In further exemplary embodiments of the present invention, it is provided that truncating the checksum comprises truncating the checksum to a length which is an integer multiple of 8 bits, for example to a length of 32 bits or 40 bits or 48 bits or 56 bits or 64 bits, etc.

In further exemplary embodiments of the present invention, for example alternatively to or in addition to the use of a (for example, truncated) checksum, further optional measures for increasing security can be taken, for example against falsification of the data frame and/or for detecting attacks.

Further exemplary embodiments of the present invention relate to a device for performing the method according to the embodiments.

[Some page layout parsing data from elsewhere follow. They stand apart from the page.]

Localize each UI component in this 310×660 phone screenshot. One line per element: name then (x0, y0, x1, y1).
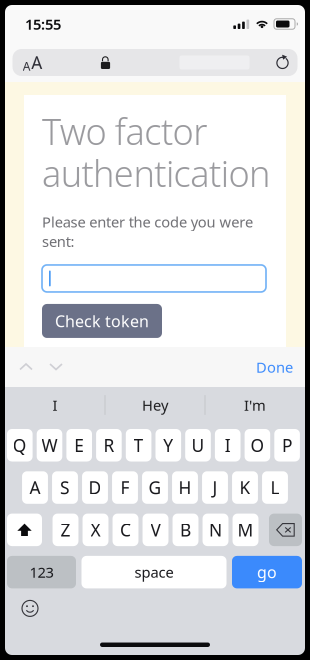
staticText: Q (13, 434, 27, 457)
staticText: Y (163, 434, 173, 457)
staticText: R (103, 434, 114, 457)
button[interactable]: G (142, 471, 168, 504)
staticText: Done (256, 357, 293, 377)
button[interactable]: T (126, 429, 151, 462)
staticText: I (225, 434, 231, 457)
staticText: J (212, 476, 218, 499)
button[interactable]: U (185, 429, 211, 462)
button[interactable]: Shift (7, 514, 42, 546)
button[interactable]: Next field (41, 352, 71, 382)
button[interactable]: I'm (206, 387, 304, 423)
staticText: T (134, 434, 144, 457)
staticText: P (282, 434, 292, 457)
staticText: K (240, 476, 250, 499)
staticText: C (120, 518, 131, 541)
staticText: 15:55 (25, 14, 61, 34)
staticText: I'm (244, 395, 266, 415)
staticText: O (250, 434, 264, 457)
button[interactable]: Previous field (11, 352, 41, 382)
button[interactable]: H (172, 471, 198, 504)
button[interactable]: Z (53, 514, 78, 546)
button[interactable]: I (215, 429, 240, 462)
button[interactable]: W (37, 429, 62, 462)
button[interactable]: Check token (42, 304, 162, 338)
staticText: U (192, 434, 204, 457)
button[interactable]: Done (256, 352, 305, 382)
staticText: N (209, 518, 222, 541)
button[interactable]: space (82, 556, 226, 588)
staticText: Check token (55, 310, 149, 332)
staticText: D (88, 476, 102, 499)
staticText: F (120, 476, 130, 499)
button[interactable]: N (203, 514, 228, 546)
button[interactable]: Page settings (12, 49, 52, 76)
staticText: B (180, 518, 191, 541)
staticText: A (30, 476, 40, 499)
button[interactable]: go (232, 556, 302, 588)
button[interactable]: Delete (269, 514, 302, 546)
button[interactable]: L (262, 471, 288, 504)
staticText: E (74, 434, 84, 457)
button[interactable]: V (143, 514, 168, 546)
staticText: X (90, 518, 100, 541)
button[interactable]: Y (156, 429, 181, 462)
button[interactable]: O (245, 429, 270, 462)
button[interactable]: S (52, 471, 78, 504)
button[interactable]: Hey (106, 387, 204, 423)
button[interactable]: K (232, 471, 258, 504)
button[interactable]: Reload (268, 49, 298, 76)
staticText: Please enter the code you were sent: (42, 212, 253, 251)
staticText: H (178, 476, 192, 499)
button[interactable]: P (274, 429, 300, 462)
staticText: V (150, 518, 160, 541)
button[interactable]: Q (7, 429, 33, 462)
button[interactable]: Emoji keyboard (15, 594, 45, 622)
staticText: go (257, 562, 277, 583)
staticText: 123 (30, 562, 54, 582)
staticText: Hey (142, 395, 168, 415)
staticText: A (31, 51, 42, 74)
button[interactable]: R (96, 429, 122, 462)
staticText: Z (60, 518, 70, 541)
staticText: authentication (42, 149, 270, 197)
button[interactable]: D (82, 471, 108, 504)
button[interactable]: F (112, 471, 138, 504)
button[interactable]: M (233, 514, 258, 546)
staticText: Two factor (42, 107, 207, 155)
button[interactable]: C (113, 514, 138, 546)
button[interactable]: I (6, 387, 104, 423)
staticText: I (52, 395, 58, 415)
staticText: S (60, 476, 70, 499)
button[interactable]: X (83, 514, 108, 546)
button[interactable]: A (22, 471, 48, 504)
button[interactable]: J (202, 471, 228, 504)
button[interactable]: E (66, 429, 92, 462)
staticText: L (270, 476, 280, 499)
staticText: A (23, 58, 31, 74)
button[interactable]: 123 (7, 556, 76, 588)
staticText: space (134, 562, 174, 582)
staticText: W (42, 434, 58, 457)
staticText: M (238, 518, 254, 541)
staticText: G (148, 476, 162, 499)
button[interactable]: B (173, 514, 198, 546)
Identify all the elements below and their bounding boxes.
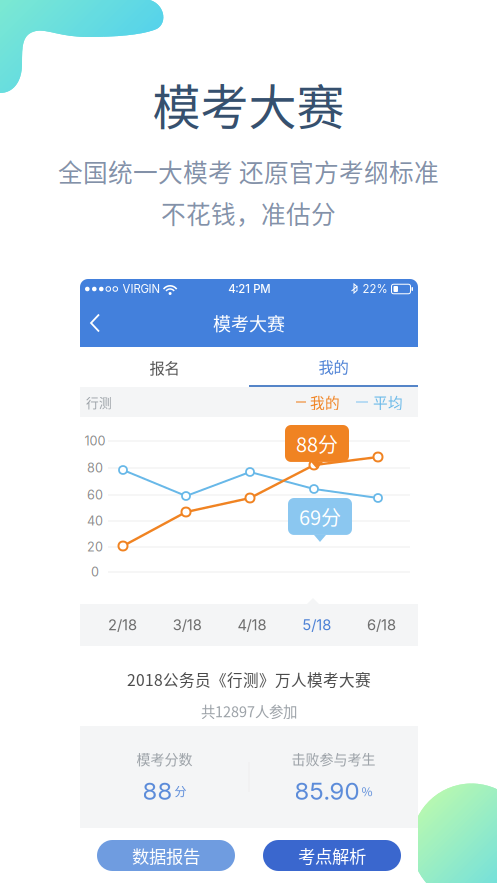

Further exemplary embodiments of the present invention relate to a bus device for a bus system, for example of the CAN FD type, comprising at least one device according to the embodiments. In further exemplary embodiments, the bus device can be designed to process, at least, for example, selectively, data frames of the CAN FD type as well as data frames of the CAN XL type.

Further exemplary embodiments of the present invention relate to a computer-readable storage medium comprising commands that, when executed by a computer, cause said computer to perform the method according to the embodiments.

Further preferred embodiments of the present invention relate to a computer program comprising commands that, when the program is executed by a computer, cause said computer to perform the method according to the embodiments.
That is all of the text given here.